ベートーヴェンの9曲の交響曲に続くものという意味で、ビューローが「第10」と呼んだ『交響曲第1番』は、4つのブラームスの交響曲の中で、最も愛され演奏される機会も多い作品です。

 

ベートーヴェンとブラームスの間に見られる形態上の幾つかの類似点はあるとしても、両者の間では本質的にその拠り立つ基盤は異にしています。

 

ベートーヴェンにあっては、「苦悩を通して歓喜に至る」という意味に象徴される克己性、苦難を乗り越えて行こうとする理念に重点が置かれていて、これはある程度まで彼自身の運命を反映させたものですが、同時にそれは人間一般に関わる理念として、人間的理想を謳った世界観たるべきものでした。

 

それに対してブラームスの作品では、このような普遍性に向かう傾向ではなく、ブラームス自身の内的経験が前面に出されています。
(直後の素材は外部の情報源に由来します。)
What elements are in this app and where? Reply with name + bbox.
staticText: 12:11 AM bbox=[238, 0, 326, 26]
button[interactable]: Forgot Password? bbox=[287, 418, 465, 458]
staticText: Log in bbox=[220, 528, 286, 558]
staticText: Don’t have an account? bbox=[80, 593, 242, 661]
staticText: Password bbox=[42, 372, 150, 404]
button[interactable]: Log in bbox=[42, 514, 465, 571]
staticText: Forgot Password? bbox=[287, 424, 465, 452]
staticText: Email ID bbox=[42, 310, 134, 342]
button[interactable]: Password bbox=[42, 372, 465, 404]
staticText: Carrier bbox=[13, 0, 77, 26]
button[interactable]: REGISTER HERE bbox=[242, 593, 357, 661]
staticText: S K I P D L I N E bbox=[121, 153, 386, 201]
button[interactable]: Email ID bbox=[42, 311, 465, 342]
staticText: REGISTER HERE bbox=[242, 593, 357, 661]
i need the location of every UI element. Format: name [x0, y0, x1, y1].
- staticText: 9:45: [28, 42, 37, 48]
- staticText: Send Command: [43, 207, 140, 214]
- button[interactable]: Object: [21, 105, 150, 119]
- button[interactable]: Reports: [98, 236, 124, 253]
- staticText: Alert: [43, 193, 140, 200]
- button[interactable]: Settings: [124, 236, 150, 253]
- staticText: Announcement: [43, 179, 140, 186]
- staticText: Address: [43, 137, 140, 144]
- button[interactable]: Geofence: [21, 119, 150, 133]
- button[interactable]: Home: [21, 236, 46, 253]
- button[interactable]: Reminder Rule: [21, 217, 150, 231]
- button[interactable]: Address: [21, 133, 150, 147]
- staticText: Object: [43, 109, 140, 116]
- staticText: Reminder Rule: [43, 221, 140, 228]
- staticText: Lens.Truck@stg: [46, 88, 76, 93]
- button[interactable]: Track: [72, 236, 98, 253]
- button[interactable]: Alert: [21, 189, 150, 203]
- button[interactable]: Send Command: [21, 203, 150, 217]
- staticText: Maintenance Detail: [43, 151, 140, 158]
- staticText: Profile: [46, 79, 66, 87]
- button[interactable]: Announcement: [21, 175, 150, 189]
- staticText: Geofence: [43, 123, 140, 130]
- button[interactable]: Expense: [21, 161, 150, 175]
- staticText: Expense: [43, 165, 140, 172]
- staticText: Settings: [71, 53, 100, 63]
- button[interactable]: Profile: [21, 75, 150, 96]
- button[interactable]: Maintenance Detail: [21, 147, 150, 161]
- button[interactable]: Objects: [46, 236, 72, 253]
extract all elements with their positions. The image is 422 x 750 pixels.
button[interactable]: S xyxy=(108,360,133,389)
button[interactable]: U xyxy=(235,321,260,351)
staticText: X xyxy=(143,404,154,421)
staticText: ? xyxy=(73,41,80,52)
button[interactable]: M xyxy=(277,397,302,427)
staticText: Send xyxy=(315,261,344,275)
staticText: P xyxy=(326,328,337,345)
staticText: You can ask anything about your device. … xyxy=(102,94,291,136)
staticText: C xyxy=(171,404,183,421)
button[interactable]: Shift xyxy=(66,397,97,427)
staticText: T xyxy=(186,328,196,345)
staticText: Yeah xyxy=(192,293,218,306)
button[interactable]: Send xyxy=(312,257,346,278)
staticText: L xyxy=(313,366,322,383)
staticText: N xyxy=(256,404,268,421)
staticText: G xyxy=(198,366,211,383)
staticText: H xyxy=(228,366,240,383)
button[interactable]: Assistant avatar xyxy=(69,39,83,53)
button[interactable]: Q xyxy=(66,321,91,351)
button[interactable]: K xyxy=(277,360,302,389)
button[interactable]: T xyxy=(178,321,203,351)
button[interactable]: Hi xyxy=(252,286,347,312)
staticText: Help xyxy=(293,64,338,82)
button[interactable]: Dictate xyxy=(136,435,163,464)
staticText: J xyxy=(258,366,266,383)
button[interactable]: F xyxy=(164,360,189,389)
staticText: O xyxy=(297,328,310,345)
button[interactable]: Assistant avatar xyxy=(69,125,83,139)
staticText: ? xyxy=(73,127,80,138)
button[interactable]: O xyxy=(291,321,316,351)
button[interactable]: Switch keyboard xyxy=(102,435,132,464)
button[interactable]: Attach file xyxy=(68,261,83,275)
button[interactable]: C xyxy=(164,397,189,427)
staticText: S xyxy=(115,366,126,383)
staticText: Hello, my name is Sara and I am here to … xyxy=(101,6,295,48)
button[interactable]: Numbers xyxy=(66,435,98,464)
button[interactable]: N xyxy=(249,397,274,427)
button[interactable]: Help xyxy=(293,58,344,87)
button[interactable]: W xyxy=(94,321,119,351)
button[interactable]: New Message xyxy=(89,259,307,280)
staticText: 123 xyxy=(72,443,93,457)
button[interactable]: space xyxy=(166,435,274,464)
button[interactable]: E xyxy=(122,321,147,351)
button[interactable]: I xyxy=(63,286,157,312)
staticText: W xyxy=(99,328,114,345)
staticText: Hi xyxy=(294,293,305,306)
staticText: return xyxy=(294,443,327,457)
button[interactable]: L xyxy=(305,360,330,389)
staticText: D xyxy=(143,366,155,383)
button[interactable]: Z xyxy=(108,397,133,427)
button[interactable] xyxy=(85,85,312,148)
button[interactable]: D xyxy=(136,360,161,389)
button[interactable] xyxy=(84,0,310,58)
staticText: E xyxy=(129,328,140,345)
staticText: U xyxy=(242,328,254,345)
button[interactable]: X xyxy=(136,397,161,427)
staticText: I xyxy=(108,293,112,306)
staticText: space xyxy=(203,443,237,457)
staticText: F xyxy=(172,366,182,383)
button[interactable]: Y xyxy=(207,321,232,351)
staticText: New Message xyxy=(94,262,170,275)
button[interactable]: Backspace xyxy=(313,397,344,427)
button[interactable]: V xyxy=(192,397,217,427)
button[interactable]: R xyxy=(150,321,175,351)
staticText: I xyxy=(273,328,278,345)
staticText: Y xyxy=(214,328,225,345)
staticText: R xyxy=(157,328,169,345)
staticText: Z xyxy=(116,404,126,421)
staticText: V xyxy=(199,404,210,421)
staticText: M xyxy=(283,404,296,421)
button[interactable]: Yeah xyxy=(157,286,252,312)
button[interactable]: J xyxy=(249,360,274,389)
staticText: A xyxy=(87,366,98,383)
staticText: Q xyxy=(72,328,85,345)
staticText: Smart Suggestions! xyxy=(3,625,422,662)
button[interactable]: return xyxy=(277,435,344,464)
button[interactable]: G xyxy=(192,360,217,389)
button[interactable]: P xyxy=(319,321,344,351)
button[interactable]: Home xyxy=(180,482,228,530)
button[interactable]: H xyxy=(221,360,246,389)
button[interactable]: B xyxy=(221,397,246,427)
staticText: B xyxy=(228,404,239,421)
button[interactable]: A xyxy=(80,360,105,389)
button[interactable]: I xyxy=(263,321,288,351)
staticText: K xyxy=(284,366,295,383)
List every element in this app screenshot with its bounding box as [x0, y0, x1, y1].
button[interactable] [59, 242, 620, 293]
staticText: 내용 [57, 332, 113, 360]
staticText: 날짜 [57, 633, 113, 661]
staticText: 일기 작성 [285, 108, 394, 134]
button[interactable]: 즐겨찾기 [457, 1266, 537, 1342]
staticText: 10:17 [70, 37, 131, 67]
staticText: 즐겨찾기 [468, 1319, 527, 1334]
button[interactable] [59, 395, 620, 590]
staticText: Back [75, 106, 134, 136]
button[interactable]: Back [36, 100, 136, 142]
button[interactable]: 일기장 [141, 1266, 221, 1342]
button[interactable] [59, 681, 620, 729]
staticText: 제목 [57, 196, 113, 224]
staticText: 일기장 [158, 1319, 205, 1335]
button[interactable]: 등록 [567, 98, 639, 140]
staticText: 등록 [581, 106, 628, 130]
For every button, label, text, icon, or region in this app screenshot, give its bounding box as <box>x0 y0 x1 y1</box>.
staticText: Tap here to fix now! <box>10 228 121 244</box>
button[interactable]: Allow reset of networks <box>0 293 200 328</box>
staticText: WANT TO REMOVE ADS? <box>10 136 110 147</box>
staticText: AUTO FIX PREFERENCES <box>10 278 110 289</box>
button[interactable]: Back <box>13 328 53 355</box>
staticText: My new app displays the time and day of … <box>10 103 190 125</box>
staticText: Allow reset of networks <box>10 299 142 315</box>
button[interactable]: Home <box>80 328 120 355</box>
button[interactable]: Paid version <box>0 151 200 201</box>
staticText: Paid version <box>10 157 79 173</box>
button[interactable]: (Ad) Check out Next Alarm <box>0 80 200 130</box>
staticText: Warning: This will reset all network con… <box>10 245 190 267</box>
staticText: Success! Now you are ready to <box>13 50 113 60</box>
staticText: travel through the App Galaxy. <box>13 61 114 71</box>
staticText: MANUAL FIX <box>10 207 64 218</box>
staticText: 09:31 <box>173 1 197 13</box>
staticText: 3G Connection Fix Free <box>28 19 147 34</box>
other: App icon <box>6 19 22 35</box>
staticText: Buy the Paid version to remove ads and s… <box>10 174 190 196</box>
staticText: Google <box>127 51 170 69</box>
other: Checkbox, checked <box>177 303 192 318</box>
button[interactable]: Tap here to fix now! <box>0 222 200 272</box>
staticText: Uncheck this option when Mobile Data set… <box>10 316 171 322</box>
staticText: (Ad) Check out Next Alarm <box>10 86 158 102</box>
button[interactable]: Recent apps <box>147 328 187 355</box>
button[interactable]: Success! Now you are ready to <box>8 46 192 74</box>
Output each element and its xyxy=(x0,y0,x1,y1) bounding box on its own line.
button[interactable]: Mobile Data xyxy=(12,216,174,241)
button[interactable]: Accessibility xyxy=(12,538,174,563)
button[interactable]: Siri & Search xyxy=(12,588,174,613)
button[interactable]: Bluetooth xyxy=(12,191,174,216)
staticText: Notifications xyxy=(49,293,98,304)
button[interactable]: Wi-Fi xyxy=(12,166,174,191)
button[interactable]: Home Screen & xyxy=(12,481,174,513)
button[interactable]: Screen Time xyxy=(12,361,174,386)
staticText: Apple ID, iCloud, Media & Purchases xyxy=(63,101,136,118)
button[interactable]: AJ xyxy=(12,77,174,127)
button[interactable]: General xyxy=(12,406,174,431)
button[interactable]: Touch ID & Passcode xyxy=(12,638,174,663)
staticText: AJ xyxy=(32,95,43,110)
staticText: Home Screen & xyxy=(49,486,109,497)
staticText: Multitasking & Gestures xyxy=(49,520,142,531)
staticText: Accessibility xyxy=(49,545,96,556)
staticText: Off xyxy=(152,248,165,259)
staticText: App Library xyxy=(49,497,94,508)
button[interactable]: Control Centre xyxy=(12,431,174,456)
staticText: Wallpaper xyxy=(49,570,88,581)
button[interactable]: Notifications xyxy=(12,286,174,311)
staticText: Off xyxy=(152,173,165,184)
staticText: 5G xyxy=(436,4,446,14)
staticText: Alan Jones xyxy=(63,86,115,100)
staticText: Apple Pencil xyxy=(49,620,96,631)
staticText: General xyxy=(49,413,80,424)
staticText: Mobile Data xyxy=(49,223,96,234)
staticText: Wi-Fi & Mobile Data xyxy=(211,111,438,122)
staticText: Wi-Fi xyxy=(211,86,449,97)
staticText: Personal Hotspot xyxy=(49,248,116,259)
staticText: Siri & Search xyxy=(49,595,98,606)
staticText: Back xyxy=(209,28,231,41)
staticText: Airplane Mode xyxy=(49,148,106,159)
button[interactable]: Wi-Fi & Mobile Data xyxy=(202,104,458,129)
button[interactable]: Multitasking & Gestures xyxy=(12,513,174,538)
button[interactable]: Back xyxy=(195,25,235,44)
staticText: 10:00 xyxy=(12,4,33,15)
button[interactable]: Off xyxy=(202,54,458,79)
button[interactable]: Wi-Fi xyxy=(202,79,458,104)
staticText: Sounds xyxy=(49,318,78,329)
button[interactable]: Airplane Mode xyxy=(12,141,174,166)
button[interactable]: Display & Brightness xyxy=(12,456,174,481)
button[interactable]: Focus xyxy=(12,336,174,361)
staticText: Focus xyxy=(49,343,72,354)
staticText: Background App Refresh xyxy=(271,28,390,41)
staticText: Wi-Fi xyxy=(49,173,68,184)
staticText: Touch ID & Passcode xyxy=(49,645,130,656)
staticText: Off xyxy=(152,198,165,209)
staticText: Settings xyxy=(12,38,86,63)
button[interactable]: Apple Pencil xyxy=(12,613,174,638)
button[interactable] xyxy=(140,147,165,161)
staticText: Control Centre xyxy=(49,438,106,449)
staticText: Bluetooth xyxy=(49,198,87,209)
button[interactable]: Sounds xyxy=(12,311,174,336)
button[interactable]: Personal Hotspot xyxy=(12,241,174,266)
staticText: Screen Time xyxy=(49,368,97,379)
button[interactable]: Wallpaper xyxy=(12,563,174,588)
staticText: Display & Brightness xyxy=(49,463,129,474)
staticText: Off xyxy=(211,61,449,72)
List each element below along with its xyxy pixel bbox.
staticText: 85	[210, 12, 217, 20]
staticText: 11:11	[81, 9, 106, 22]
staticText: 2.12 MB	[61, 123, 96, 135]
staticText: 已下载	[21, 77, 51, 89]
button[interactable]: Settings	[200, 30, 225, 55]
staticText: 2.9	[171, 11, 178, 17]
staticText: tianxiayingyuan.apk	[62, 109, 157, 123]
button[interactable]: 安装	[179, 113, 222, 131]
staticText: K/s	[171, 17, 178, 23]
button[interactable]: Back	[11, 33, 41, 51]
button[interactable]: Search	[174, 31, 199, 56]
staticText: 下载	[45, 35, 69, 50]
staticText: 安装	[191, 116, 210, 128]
またベートーヴェンが古代の古典の伝統を汲んだ、汎ヨーロッパ的創作姿勢をとったのに対して、ブラームス作品はドイツの市民的世界に属するものであると言えます。

 

『交響曲第1番』はかなりの長い年月をかけて作曲されていますが、このような面から端的に言えば、彼の前にはベートーヴェンの9曲の交響曲が厳然として存在していたと言えるでしょう。

 

第1番の第4楽章のコーダは、交響曲史上で最も壮大であるとも言われていて、序奏のトロンボーンとファゴットのコラールがファンファーレとして全オーケストラに奏でられ、次元を超えた歓喜を迎え華やかに曲が閉じられます。